◆ **Entries shown**:

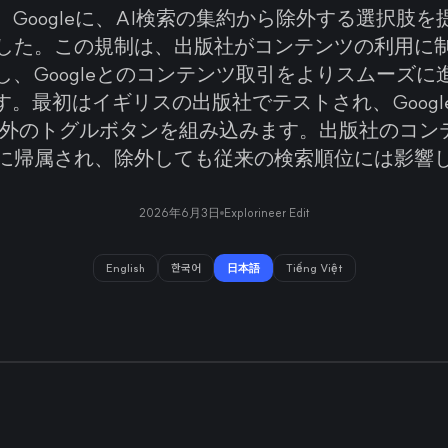
Googleに、AI検索の集約から除外する選択肢
した。この規制は、出版社がコンテンツの利用に
し、Googleとのコンテンツ取引をよりスムーズに
。最初はイギリスの出版社でテストされ、Googleは
eに除外のトグルボタンを組み込みます。出版社のコン
に帰属され、除外しても従来の検索順位には影響
2026年6月3日
Explorineer Edit
English
한국어
日本語
Tiếng Việt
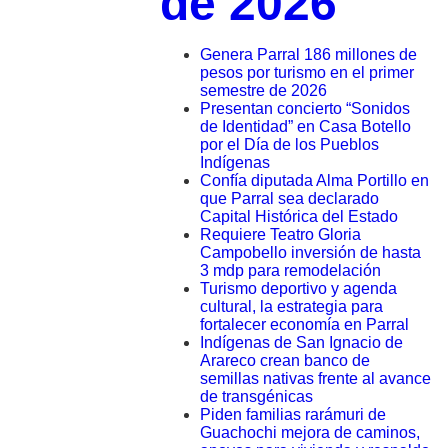
de 2026
Genera Parral 186 millones de
pesos por turismo en el primer
semestre de 2026
Presentan concierto “Sonidos
de Identidad” en Casa Botello
por el Día de los Pueblos
Indígenas
Confía diputada Alma Portillo en
que Parral sea declarado
Capital Histórica del Estado
Requiere Teatro Gloria
Campobello inversión de hasta
3 mdp para remodelación
Turismo deportivo y agenda
cultural, la estrategia para
fortalecer economía en Parral
Indígenas de San Ignacio de
Arareco crean banco de
semillas nativas frente al avance
de transgénicas
Piden familias rarámuri de
Guachochi mejora de caminos,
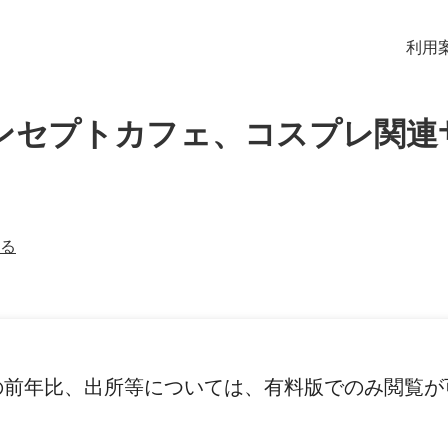
利用
ンセプトカフェ、コスプレ関連
る
の前年比、出所等については、有料版でのみ閲覧が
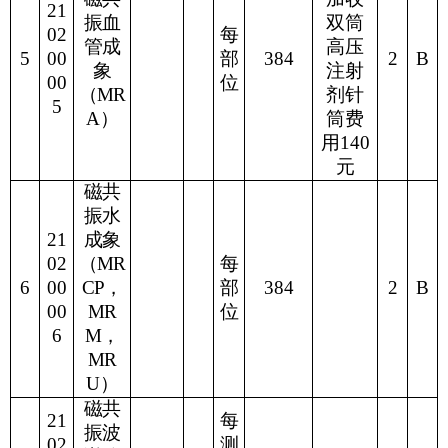
21
振血
双
筒
02
每
管成
高压
5
00
部
384
2
B
象
注射
00
位
（
MR
剂针
5
A
）
筒费
用
140
元
磁共
振水
21
成象
02
（
MR
每
6
00
CP
，
部
384
2
B
00
MR
位
6
M
，
MR
U
）
磁共
21
每
振波
02
测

◆ **Task instructions**: Omit the pictures, and please restate word for word the lines running from the line with "Arareco crean banco de" to the end of the entries.

◆ **Result of the task**:
Arareco crean banco de
semillas nativas frente al avance
de transgénicas
Piden familias rarámuri de
Guachochi mejora de caminos,
利用
ンセプトカフェ、コスプレ関連
る
の前年比、出所等については、有料版でのみ閲覧が
21
振血
双
筒
02
每
管成
高压
5
00
部
384
2
B
象
注射
00
位
（
MR
剂针
5
A
）
筒费
用
140
元
磁共
振水
21
成象
02
（
MR
每
6
00
CP
，
部
384
2
B
00
MR
位
6
M
，
MR
U
）
磁共
21
每
振波
02
测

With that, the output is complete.